(Source data)
##########
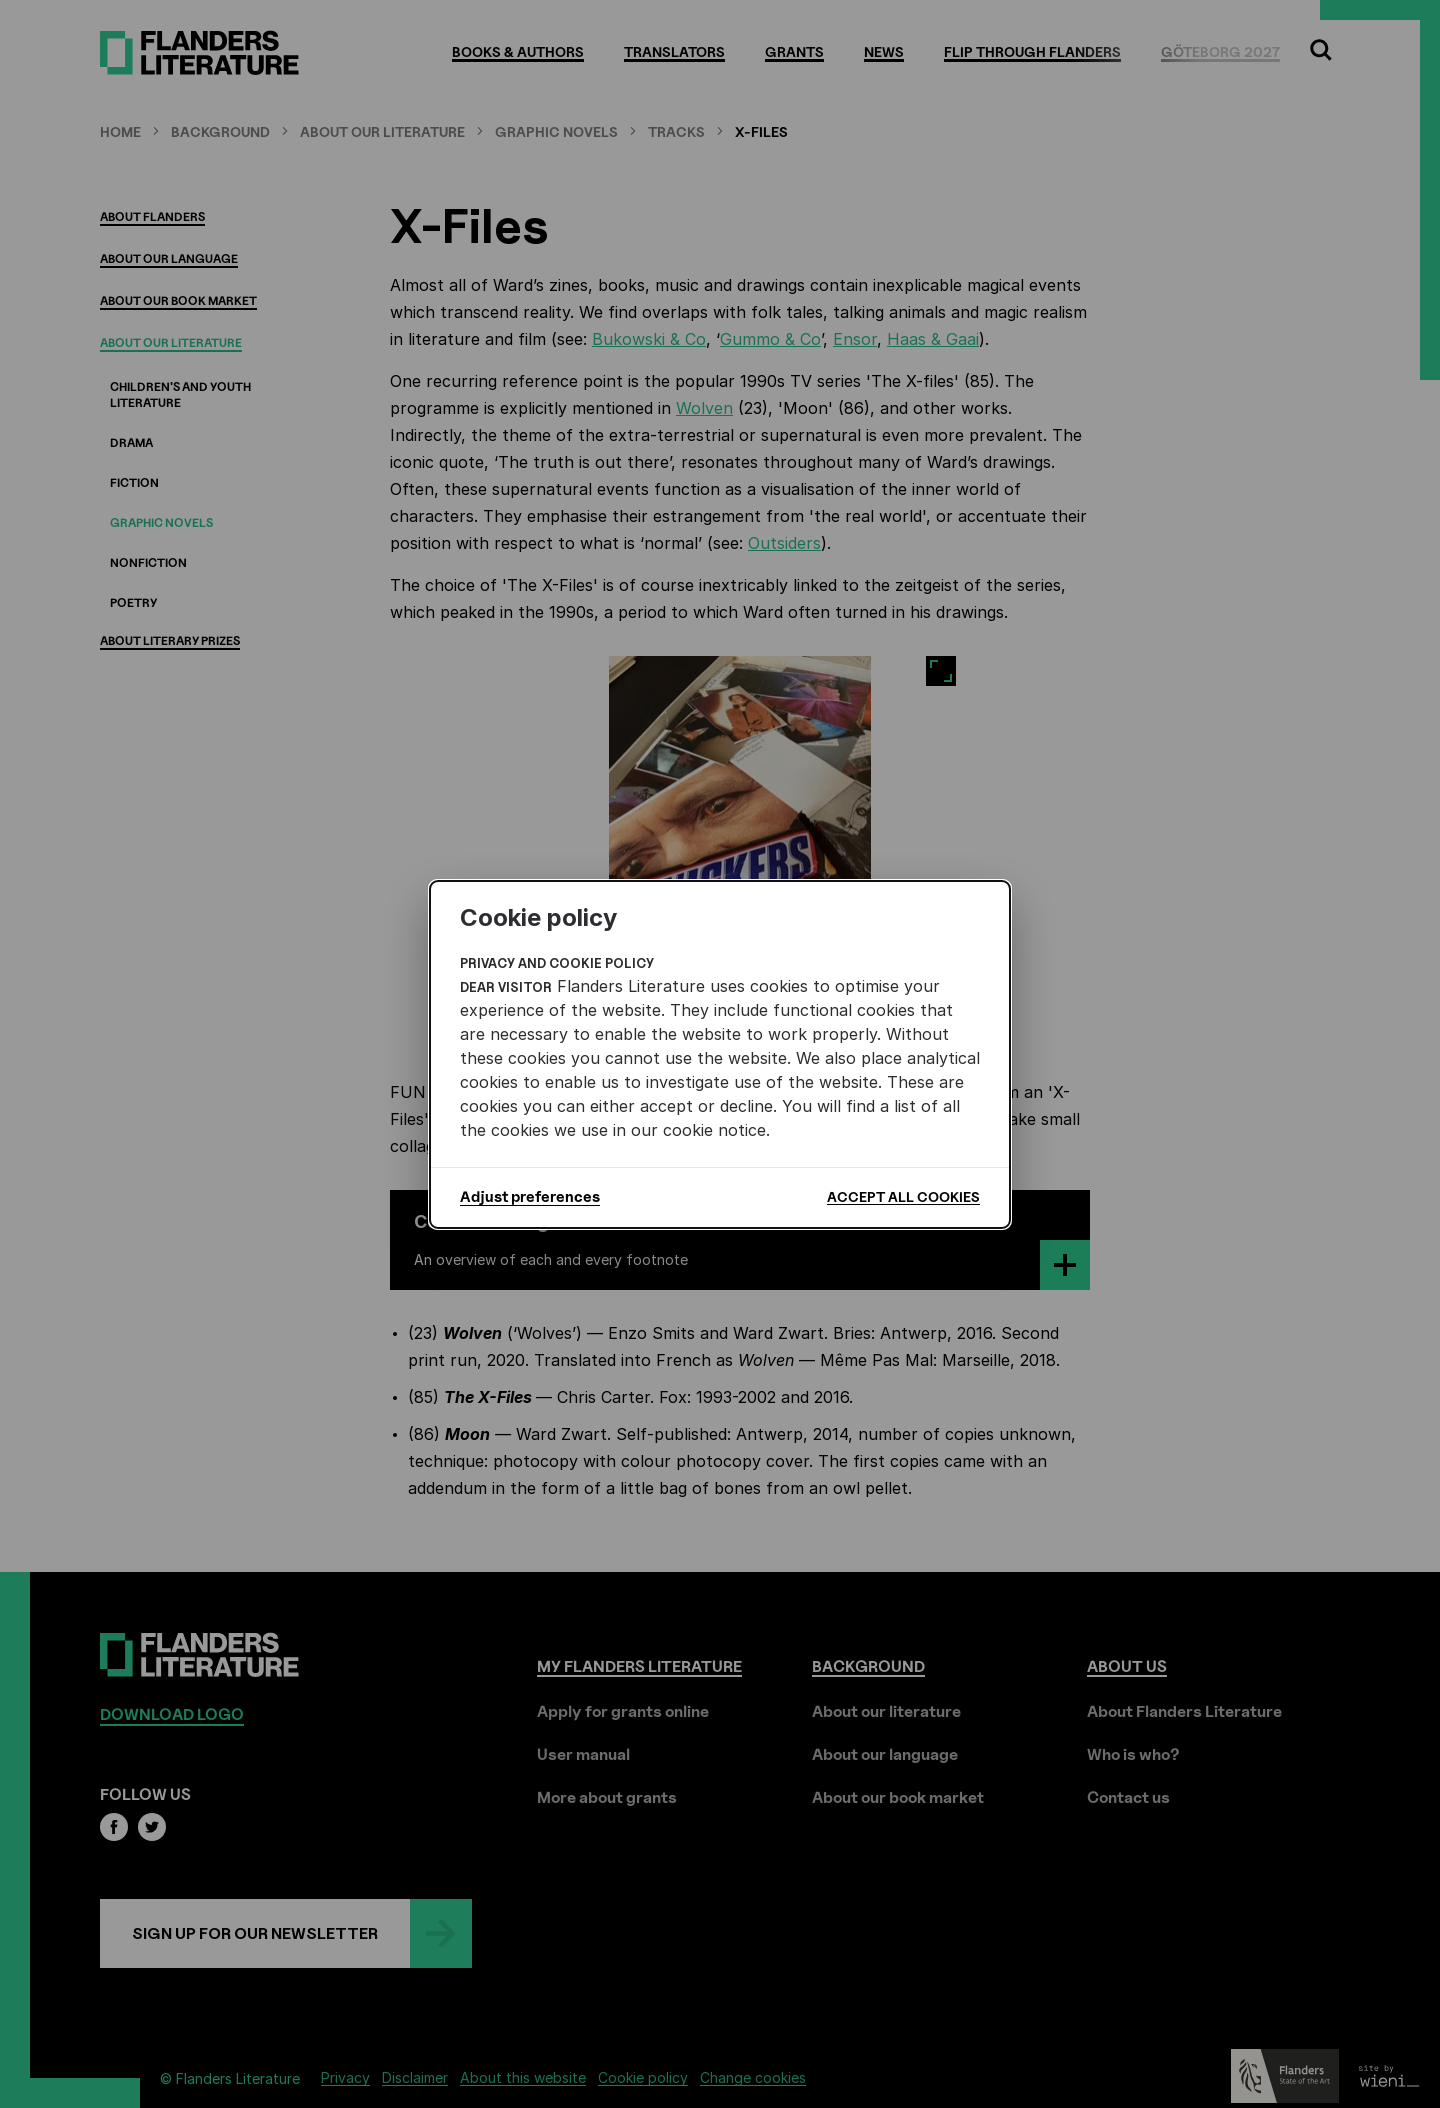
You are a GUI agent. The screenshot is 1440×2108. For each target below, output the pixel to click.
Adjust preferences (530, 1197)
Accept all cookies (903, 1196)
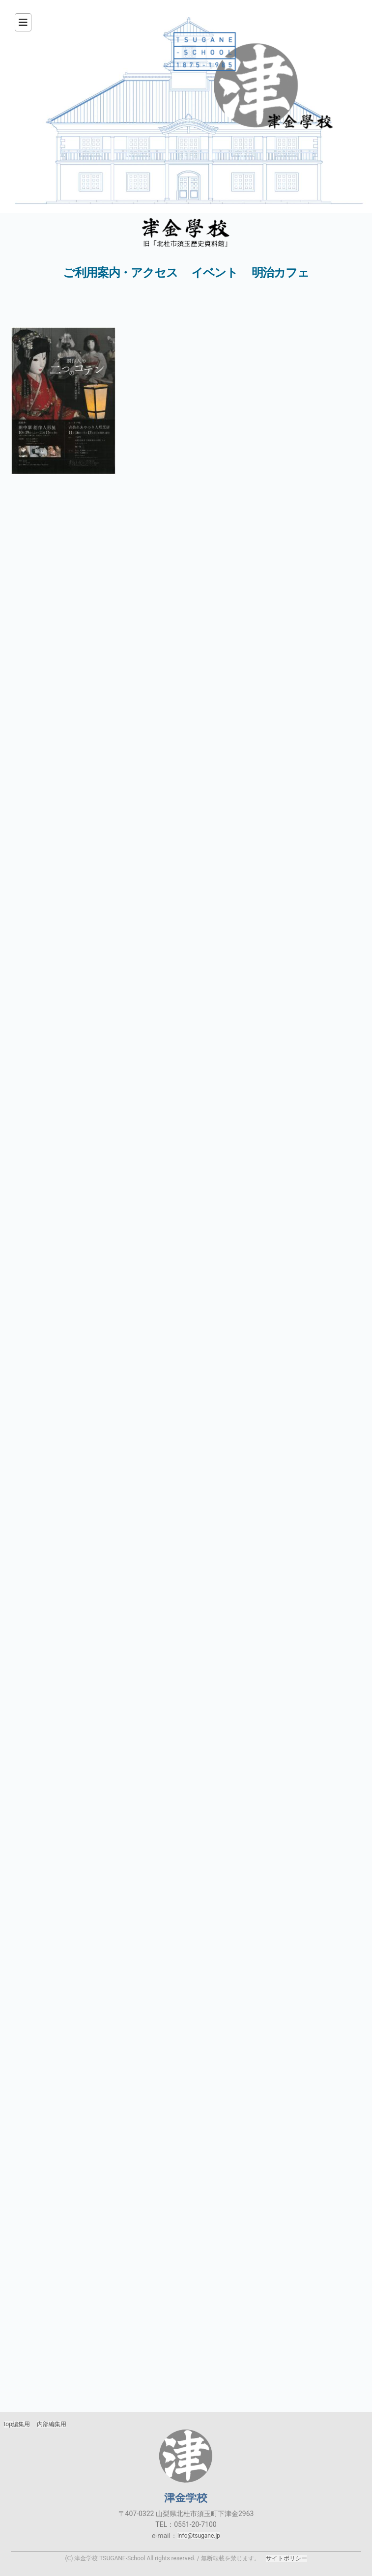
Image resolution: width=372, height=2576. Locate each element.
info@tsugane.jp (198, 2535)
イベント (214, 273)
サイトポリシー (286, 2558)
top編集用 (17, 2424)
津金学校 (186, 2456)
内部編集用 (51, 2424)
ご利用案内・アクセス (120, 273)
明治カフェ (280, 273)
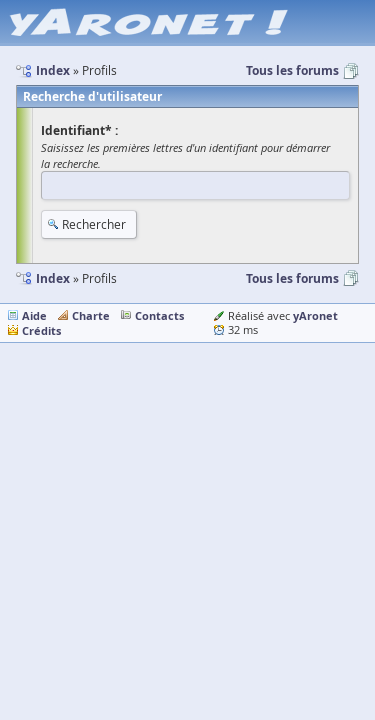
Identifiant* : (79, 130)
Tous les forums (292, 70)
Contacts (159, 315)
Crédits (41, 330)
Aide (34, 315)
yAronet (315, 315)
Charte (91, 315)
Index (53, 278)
##########
The reply should consist of one number, the count of lines above with the string "each" in them.

2